Most grades in the district outperformed the state in English Language Arts proficiency rates
At the Sept. 24 Gloucester Township Board of Education meeting, Timothy Trow, director of curriculum and instruction, presented the results of the Partnership for Assessment of Readiness for College and Careers.
According to Trow, changes with the test are expected to be made in the near future after years of debate nationally and in the state about the test’s length and validity in testing students, although not much has been officially announced.
However, the fourth administration of the test did yield mostly positive results overall for the district. Students took the PARCC English Language Arts and Literacy Assessments in grades three through 11, the PARCC Mathematics Assessments in grades three through eight, while also offering the End of Course Assessment in Algebra I.
The assessment places students in five levels based on their performance, with levels one through three being considered not yet meeting, partially meeting or approaching grade-level expectations. PARCC performance levels that are considered positive are levels four and five, which are meeting or exceeding grade-level expectations.
Four years ago when the tests began, Gloucester Township lagged behind the state average in both ELA and math by a staggering amount. In recent years, however, the district has improved tremendously, mostly in ELA.
“Four years ago — our district average and every single school — was below the state average when you combine their third- to fifth-grade scores,” said Trow, regarding ELA for third to fifth graders. “What you see now is that half our schools are beating the state average, which in some ways is about what you might expect.”
The younger children in the district are most likely to benefit from changes and improvements created over the years by teachers and the district, such as the implementation of interactive technology, Chromebooks and other initiatives.
Of the eight elementary schools in the district, each had at least one grade level surpass the state average proficiency rate in ELA. From the 2018 test, three schools surpassed the state average of a 51.7 percent proficiency rate for third grade. Five schools surpassed the state average in grades four and five, which was 58 percent for both, during this past year’s testing.
However, despite more than half of elementary school performing above the state average, the district average was still behind the state average for the 2018 year.
Over the past few years, the trend has been moving upward in proficiency for the district overall in the ELA assessment, improving by nearly 20 percent in third through eighth grade.
Math in grades three to eight continues to be a sore spot for not only the district but also the state, as less than half of New Jersey students are graded proficient at their respective grade levels. A majority of Gloucester Township schools have proficiency rates below the state average in math.
“I go to meetings around the county, everyone is struggling with the way that math is assessed; very, very challenging,” said Trow. “Less than half of the kids across the state are demonstrating proficiency on the math test.”
Although the future of the test remains questionable, as Trow alluded the test could go under a different name in the future and see changes made such as in time allowed for the test, the lower grade levels across Gloucester Township do offer significant promise.

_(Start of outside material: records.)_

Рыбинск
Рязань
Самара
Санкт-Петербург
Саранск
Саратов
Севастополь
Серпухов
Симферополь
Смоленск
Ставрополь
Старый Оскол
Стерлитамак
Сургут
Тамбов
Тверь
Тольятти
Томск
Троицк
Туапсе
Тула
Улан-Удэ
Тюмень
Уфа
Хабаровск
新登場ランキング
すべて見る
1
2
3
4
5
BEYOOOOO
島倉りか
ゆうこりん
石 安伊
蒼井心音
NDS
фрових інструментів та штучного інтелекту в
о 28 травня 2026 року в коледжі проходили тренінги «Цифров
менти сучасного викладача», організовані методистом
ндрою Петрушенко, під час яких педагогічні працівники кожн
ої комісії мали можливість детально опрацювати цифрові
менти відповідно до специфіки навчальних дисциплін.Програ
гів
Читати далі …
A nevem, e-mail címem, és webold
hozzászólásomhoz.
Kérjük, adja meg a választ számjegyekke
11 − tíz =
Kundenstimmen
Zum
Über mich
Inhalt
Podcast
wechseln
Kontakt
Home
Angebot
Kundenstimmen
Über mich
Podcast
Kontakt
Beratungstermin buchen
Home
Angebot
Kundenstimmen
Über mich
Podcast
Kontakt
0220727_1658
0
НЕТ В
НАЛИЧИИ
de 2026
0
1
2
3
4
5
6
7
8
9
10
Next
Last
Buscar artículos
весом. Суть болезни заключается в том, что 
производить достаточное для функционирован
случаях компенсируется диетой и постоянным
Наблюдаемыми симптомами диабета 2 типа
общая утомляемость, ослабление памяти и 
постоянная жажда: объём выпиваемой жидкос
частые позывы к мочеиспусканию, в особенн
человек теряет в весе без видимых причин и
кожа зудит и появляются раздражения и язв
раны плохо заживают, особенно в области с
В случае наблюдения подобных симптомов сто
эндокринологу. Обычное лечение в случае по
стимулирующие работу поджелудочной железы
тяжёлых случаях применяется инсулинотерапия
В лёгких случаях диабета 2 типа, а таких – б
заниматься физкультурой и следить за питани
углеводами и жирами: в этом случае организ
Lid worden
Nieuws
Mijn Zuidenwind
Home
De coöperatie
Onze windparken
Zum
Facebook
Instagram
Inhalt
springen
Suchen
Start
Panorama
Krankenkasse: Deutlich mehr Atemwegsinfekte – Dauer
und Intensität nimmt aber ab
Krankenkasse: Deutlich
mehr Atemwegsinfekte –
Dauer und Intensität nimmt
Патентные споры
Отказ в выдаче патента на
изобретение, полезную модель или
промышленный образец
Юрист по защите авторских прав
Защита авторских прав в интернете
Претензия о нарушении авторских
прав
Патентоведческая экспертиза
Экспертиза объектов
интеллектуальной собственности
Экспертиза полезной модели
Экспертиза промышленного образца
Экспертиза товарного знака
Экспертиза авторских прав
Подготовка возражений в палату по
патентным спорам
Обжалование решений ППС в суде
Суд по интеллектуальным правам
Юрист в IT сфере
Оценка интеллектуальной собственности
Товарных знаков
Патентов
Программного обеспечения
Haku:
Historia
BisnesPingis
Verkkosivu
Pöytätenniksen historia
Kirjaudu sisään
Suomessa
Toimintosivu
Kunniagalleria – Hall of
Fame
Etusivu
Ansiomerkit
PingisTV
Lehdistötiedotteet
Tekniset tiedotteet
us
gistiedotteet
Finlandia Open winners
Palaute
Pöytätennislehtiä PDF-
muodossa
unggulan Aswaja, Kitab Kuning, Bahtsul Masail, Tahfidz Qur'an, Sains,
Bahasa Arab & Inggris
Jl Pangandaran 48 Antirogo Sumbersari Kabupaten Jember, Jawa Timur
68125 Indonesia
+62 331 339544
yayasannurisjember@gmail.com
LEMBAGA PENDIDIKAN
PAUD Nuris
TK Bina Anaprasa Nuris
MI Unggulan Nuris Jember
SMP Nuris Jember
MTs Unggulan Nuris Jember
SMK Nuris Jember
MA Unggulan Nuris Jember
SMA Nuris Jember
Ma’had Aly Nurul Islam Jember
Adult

“Our higher scores tend to be the lower grades and we’ve been making some changes and we’re hoping that’s going to follow and work up through,” said Trow.
Some changes Trow talked about include new materials for ELA for grades six to eight and the implementation of a “Double-Period” of math in some grades of middle school, which could continue the trend of growth in the district since the beginning of PARCC testing in 2015.
Lastly, Trow reminded parents that individual performance scores for their children went out about a week before the Board of Education meeting and parents should review it.
“In terms of performance, I have to give kudos to, first of all, the students that are actually taking the test,” said Superintendent John Bilodeau. “In every trend for all 11 buildings, the trend is going in the right direction over a four-year scope, so it takes a lot of devoted teachers and administrators to break down the data.”